The other commentary has less to offer. Don Payne’s comments don’t add much, while producer Avi Arad’s seem generally irrelevant, sometimes contradicting what’s happening on the screen, and the two editors are most interesting for the fact that they don’t seem to like the movie very much. The “making of” featurettes are really great if you love location scouting and production meetings, though the special effects segments hold some interest.

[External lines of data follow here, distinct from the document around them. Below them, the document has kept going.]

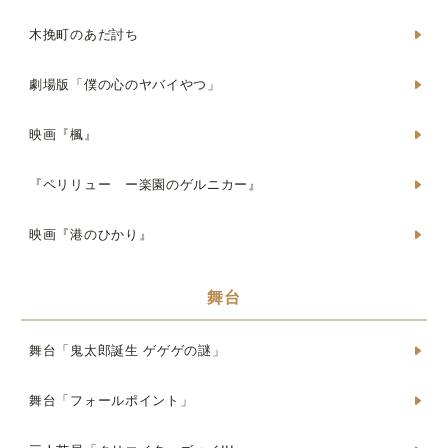
木挽町のあだ討ち
劇場版「僕の心のヤバイやつ」
映画『楓』
『ペリリュー ー楽園のゲルニカー』
映画『港のひかり』
舞台
舞台「鬼太郎誕生 ゲゲゲの謎」
舞台「フォールポイント」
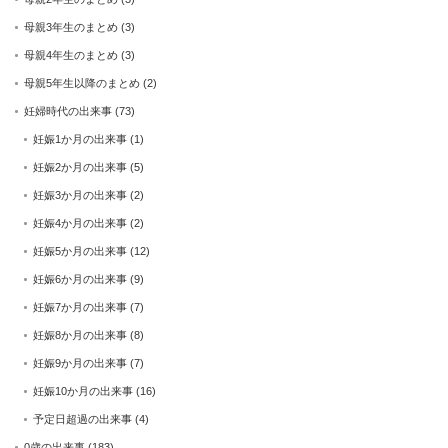
母親3年生のまとめ
(3)
母親4年生のまとめ
(3)
母親5年生以降のまとめ
(2)
妊婦時代の出来事
(73)
妊娠1か月の出来事
(1)
妊娠2か月の出来事
(5)
妊娠3か月の出来事
(2)
妊娠4か月の出来事
(2)
妊娠5か月の出来事
(12)
妊娠6か月の出来事
(9)
妊娠7か月の出来事
(7)
妊娠8か月の出来事
(8)
妊娠9か月の出来事
(7)
妊娠10か月の出来事
(16)
予定日超過の出来事
(4)
0歳の出来事
(183)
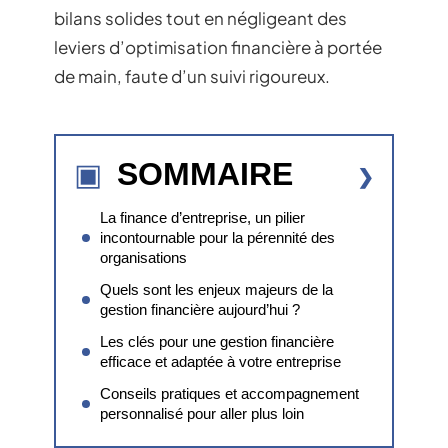
bilans solides tout en négligeant des
leviers d’optimisation financière à portée
de main, faute d’un suivi rigoureux.
SOMMAIRE
La finance d’entreprise, un pilier
incontournable pour la pérennité des
organisations
Quels sont les enjeux majeurs de la
gestion financière aujourd’hui ?
Les clés pour une gestion financière
efficace et adaptée à votre entreprise
Conseils pratiques et accompagnement
personnalisé pour aller plus loin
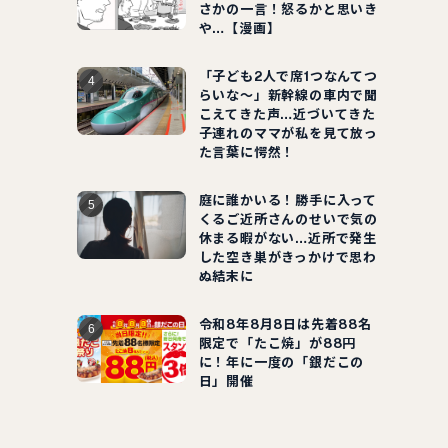
さかの一言！怒るかと思いき
や…【漫画】
「子ども2人で席1つなんてつ
らいな～」新幹線の車内で聞
こえてきた声…近づいてきた
子連れのママが私を見て放っ
た言葉に愕然！
庭に誰かいる！勝手に入って
くるご近所さんのせいで気の
休まる暇がない…近所で発生
した空き巣がきっかけで思わ
ぬ結末に
令和8年8月8日は先着88名
限定で「たこ焼」が88円
に！年に一度の「銀だこの
日」開催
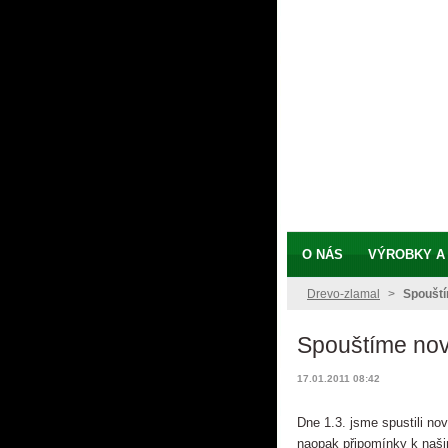
O NÁS
VÝROBKY A
Drevo-zlamal
>
Spouští
Spouštíme nov
17.01.2011 08:42
Dne 1.3. jsme spustili no
naopak připomínky k naš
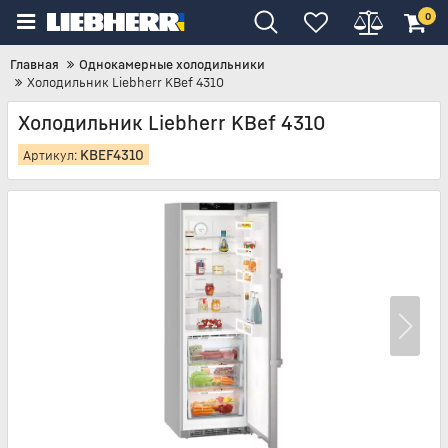
0
Главная
Однокамерные холодильники
Холодильник Liebherr KBef 4310
Холодильник Liebherr KBef 4310
KBEF4310
Артикул:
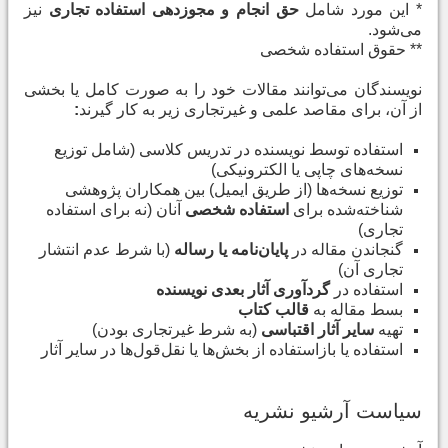
*
این مورد شامل
حق انجام و مجوزدهی استفاده تجاری
نیز
می‌شود
.
**
حقوق استفاده شخصی
نویسندگان می‌توانند مقالات خود را به صورت کامل یا بخشی
از آن، برای مقاصد علمی و غیرتجاری زیر به کار گیرند
:
استفاده توسط نویسنده در تدریس کلاسی (شامل توزیع
نسخه‌های چاپی یا الکترونیکی)
توزیع نسخه‌ها (از طریق ایمیل) بین همکاران پژوهشی
شناخته‌شده برای
استفاده شخصی
آنان (نه برای استفاده
تجاری)
گنجاندن مقاله در
پایان‌نامه یا رساله
(
با شرط عدم انتشار
تجاری آن
)
استفاده در
گردآوری آثار بعدی نویسنده
بسط مقاله به
قالب کتاب
تهیه
سایر آثار اقتباسی
(
به شرط غیرتجاری بودن
)
استفاده یا بازاستفاده از بخش‌ها یا نقل‌قول‌ها در سایر آثار
سیاست آرشیو نشریه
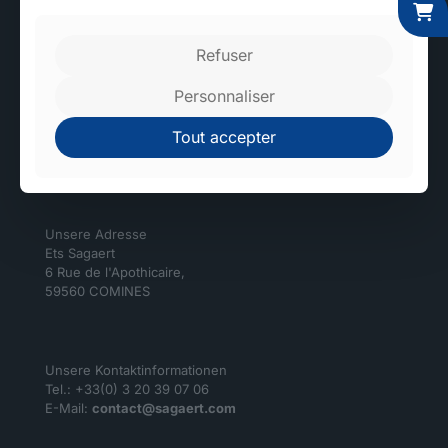
Refuser
Personnaliser
Hochtechnologische und umweltfreundliche Fabriken.
Tout accepter
Sagaert
Unsere Adresse
Ets Sagaert
6 Rue de l'Apothicaire,
59560 COMINES
Unsere Kontaktinformationen
Tel.: +33(0) 3 20 39 07 06
E-Mail:
contact@sagaert.com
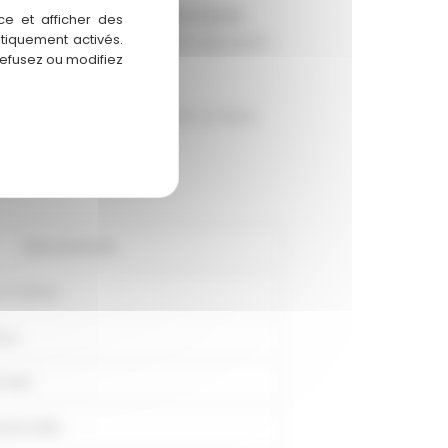
 Chez
l'Atelier de la Cuisine Ouest
,
ce et afficher des
atiquement activés.
uipe d'experts est à votre disposition
refusez ou modifiez
r de votre projet et obtenir un devis
Nos services
nnalisée
aux
nnels
ssionnelle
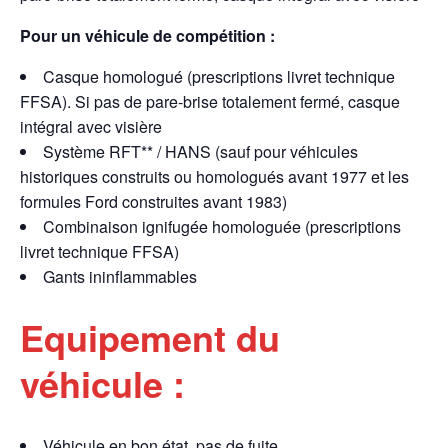
Pour un véhicule de compétition :
Casque homologué (prescriptions livret technique
FFSA). Si pas de pare-brise totalement fermé, casque
intégral avec visière
Système RFT** / HANS (sauf pour véhicules
historiques construits ou homologués avant 1977 et les
formules Ford construites avant 1983)
Combinaison ignifugée homologuée (prescriptions
livret technique FFSA)
Gants ininflammables
Equipement du
véhicule :
Véhicule en bon état, pas de fuite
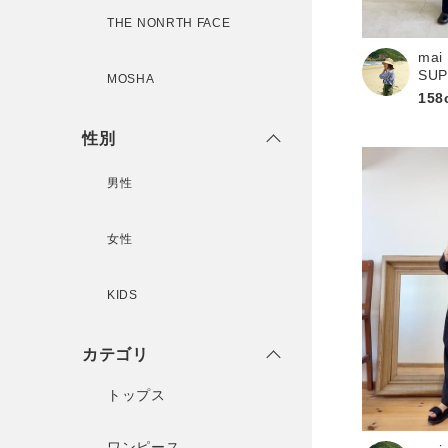
THE NONRTH FACE
mai
新規会員登録
SU
MOSHA
158
性別
男性
女性
KIDS
カテゴリ
トップス
ワンピース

There are fewer deleted scenes than Story refers to in his commentary, but a few of those that are there are worth checking out. Most come from toward the beginning of the film and reveal an editorial effort to get the plot under way quickly. My favorite involved the Fantastic Four Store, which I felt was a nice touch, but which, like most of the others, was cut for time (the scene really has two parts; I suspect that the first could have been salvaged without hurting the flow of the first act, but oh well). The uncut credit sequence is an odd inclusion, which seems to be there to fill out the deleted scenes runtime. The cut I’m most glad was made is a “montage” (a generous designation: it’s really just two insubstantial scenes inter-cut with each other, followed by a third) of Johnny and Ben doing unfunny things in preparation for Reed and Sue’s wedding.
A documentary on the Silver Surfer is interesting as long as Stan Lee is on screen talking about his and Jack Kirby’s work on the Surfer in Fantastic Four and Stan’s original Surfer series, but later writers like Jim Starlin and Ron Marz are too vague in discussing their takes on the Surfer and lack Stan’s charisma. The documentary misses an opportunity by mentioning the Surfer’s pop culture significance, but not going into much detail. A companion documentary on Galactus, from original to Ultimate to film versions would have been great and is sorely missed (maybe on the DVD of the eventual Surfer movie).
I enjoyed Fantastic 4: Rise of the Silver Surfer; it’s a fun film and an improvement upon the original. However, a lot of the good historical material was covered on the 2-disc edition of the first Fantastic Four and the “making of” material is fairly average. Most people would probably do just fine with the cheaper single-disc edition, which features only the movie and Story’s commentary.
PS: The director and writer currently rumored to be attached to 2009’s Silver Surfer are Alex Proyas (director of Dark City, a personal favorite, so that’s a good sign) and J. Michael Straczynski (less exciting).